Wednesday, June 15, 2011

The Rapture

I get one or two epiphanies a year, moments of higher brain function than my normal high school teaching slog requires, coming almost always at the end of a semester or on a break from the grind when my mind is otherwise unoccupied.  Epiphany is a strange thing, equal parts inspiration and ephemera, but I had to share this:

End of the world movies and stories are not the self-fulfilling prophecies of a species lucid enough to know it's killing itself and the planet, but too drunk to care.  Rather, they are a very perverse kind of wish, a certain desire to have every trapping of modern life, the cars, the toys, the clothes, the food, the shit, without quite so many people.  That's how fucked up we are as a species.  We know it's the cars that are killing us, so we rationalize that if there were simply fewer of us, we could all drive Hummers.  Think about it for a second, all the disaster movies (from Zombieland to The Road, the comic to the tragic) have this thing is common--not everyone dies.  This was the most absurd part of I Am Legend, the part that made it so much less appealing than Omega Man.  The later ends with mother and son survivors finding a "safe-town", complete with white church steeple, suburban streets and plenty of gun and ammo.  The message is clear--there was nothing wrong with the way we were living, there were just too many of us.
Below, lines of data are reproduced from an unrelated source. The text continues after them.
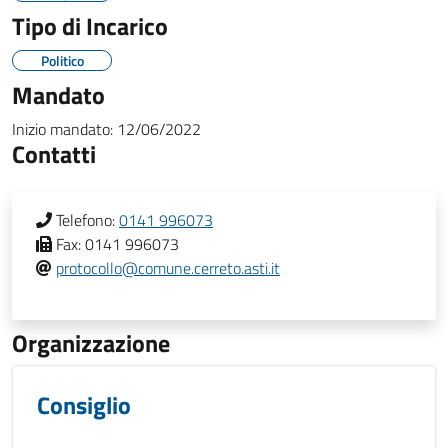
Tipo di Incarico
Politico
Mandato
Inizio mandato:
12/06/2022
Contatti
Telefono:
0141 996073
Fax:
0141 996073
protocollo@comune.cerreto.asti.it
Organizzazione
Consiglio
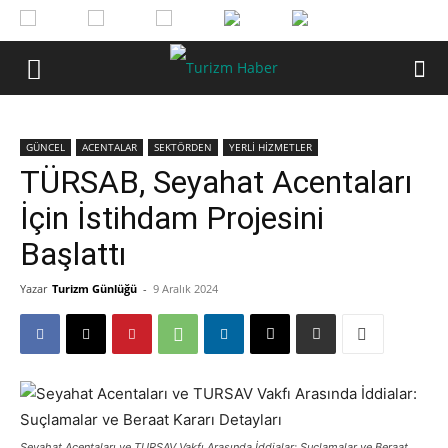
GÜNCEL
ACENTALAR
SEKTÖRDEN
YERLİ HİZMETLER
TÜRSAB, Seyahat Acentaları
İçin İstihdam Projesini
Başlattı
Yazar
Turizm Günlüğü
-
9 Aralık 2024
Seyahat Acentaları ve TURSAV Vakfı Arasında İddialar: Suçlamalar ve Beraat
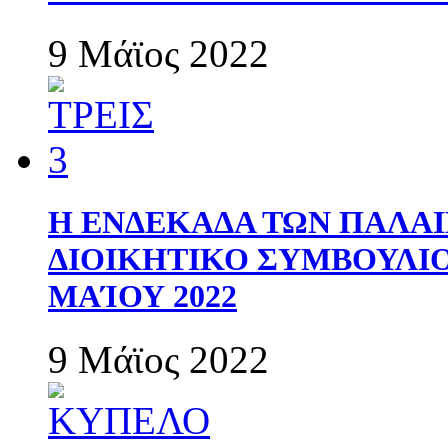
9 Μάϊος 2022
Η ΕΝΔΕΚΑΔΑ ΤΩΝ ΠΑΛΑΙ
ΔΙΟΙΚΗΤΙΚΟ ΣΥΜΒΟΥΛΙΟ 
ΜΑΊΟΥ 2022
9 Μάϊος 2022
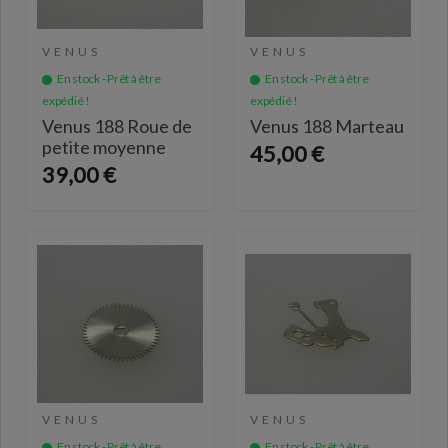
VENUS
VENUS
En stock - Prêt à être
En stock - Prêt à être
expédié !
expédié !
Venus 188 Roue de
Venus 188 Marteau
petite moyenne
45,00 €
39,00 €
VENUS
VENUS
En stock - Prêt à être
En stock - Prêt à être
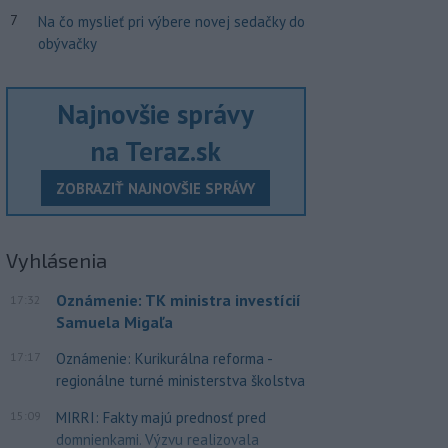
7
Na čo myslieť pri výbere novej sedačky do
obývačky
Najnovšie správy
na Teraz.sk
ZOBRAZIŤ NAJNOVŠIE SPRÁVY
Vyhlásenia
Oznámenie: TK ministra investícií
17:32
Samuela Migaľa
17:17
Oznámenie: Kurikurálna reforma -
regionálne turné ministerstva školstva
15:09
MIRRI: Fakty majú prednosť pred
domnienkami. Výzvu realizovala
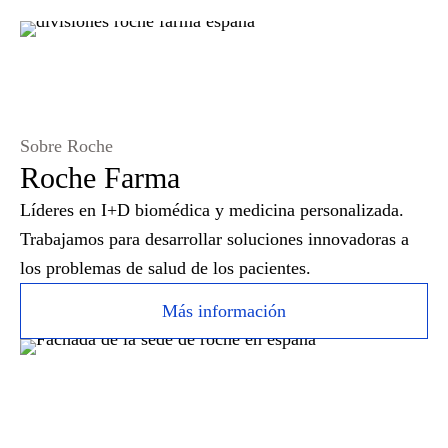
Sobre Roche
Roche Farma
Líderes en I+D biomédica y medicina personalizada.
Trabajamos para desarrollar soluciones innovadoras a
los problemas de salud de los pacientes.
Más información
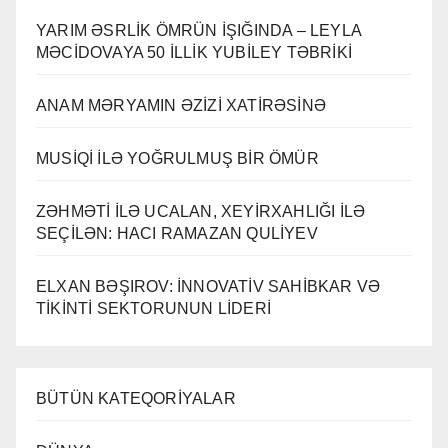
YARIM ƏSRLİK ÖMRÜN İŞIĞINDA – LEYLA
MƏCİDOVAYA 50 İLLİK YUBİLEY TƏBRİKİ
ANAM MƏRYAMIN ƏZİZİ XATİRƏSİNƏ
MUSİQİ İLƏ YOĞRULMUŞ BİR ÖMÜR
ZƏHMƏTİ İLƏ UCALAN, XEYİRXAHLIĞI İLƏ
SEÇİLƏN: HACI RAMAZAN QULİYEV
ELXAN BƏŞIROV: İNNOVATİV SAHİBKAR VƏ
TİKİNTİ SEKTORUNUN LİDERİ
BÜTÜN KATEQORİYALAR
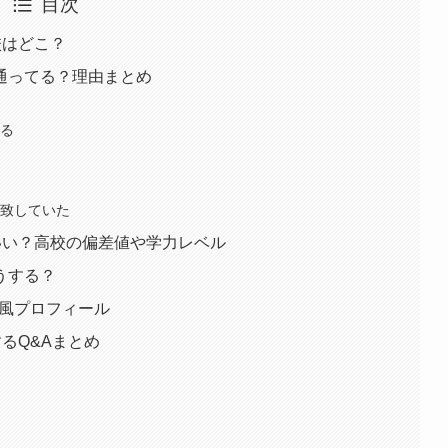
目次
校はどこ？
通ってる？理由まとめ
る
いる
一致していた
いい？高校の偏差値や学力レベル
うする？
i風プロフィール
るQ&Aまとめ
？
Disaster films suggest that all we really need to do is find some way of killing off 99% of the world's population, after which, we can go back to eating bacon and watching Shrek.  Sure it's a heavy price to pay for the 99%, but they'll either go quickly, or turn to zombies and wouldn't we really rather be dead at that point anyway?  Fuck population control, sustainable energy, cleaning up the rivers and lakes, getting rid of nuclear waste, what we really need is a bad mutant virus to escape from a secret government lab.  Sure, there will be the unpleasant period of time when we are eating each other and cooking babies, but it will pass and there will be a family, complete with dog, who live in the woods to take us in.  Then we can start all over.

This shit we feed ourselves is not some masochistic, self-flagellation we have imposed on ourselves; it's our escape plan.  Deep in our American psyche lie buried a simple thought: the freeways and the planes and the "food" we eat would all be fine if there were far fewer drivers, fliers and buffet lines.  God forbid we should examine whether in fact we are living the good life.  It's far easier to imagine, long for, a hundred different calamities that could do for us what we are too fat, too stupid and too lazy to do for ourselves.  At the end of the day, what we see in disaster movies is what we truly want--99 out of 100 of our fellow earthlings to die.  It beats giving up the Lexus.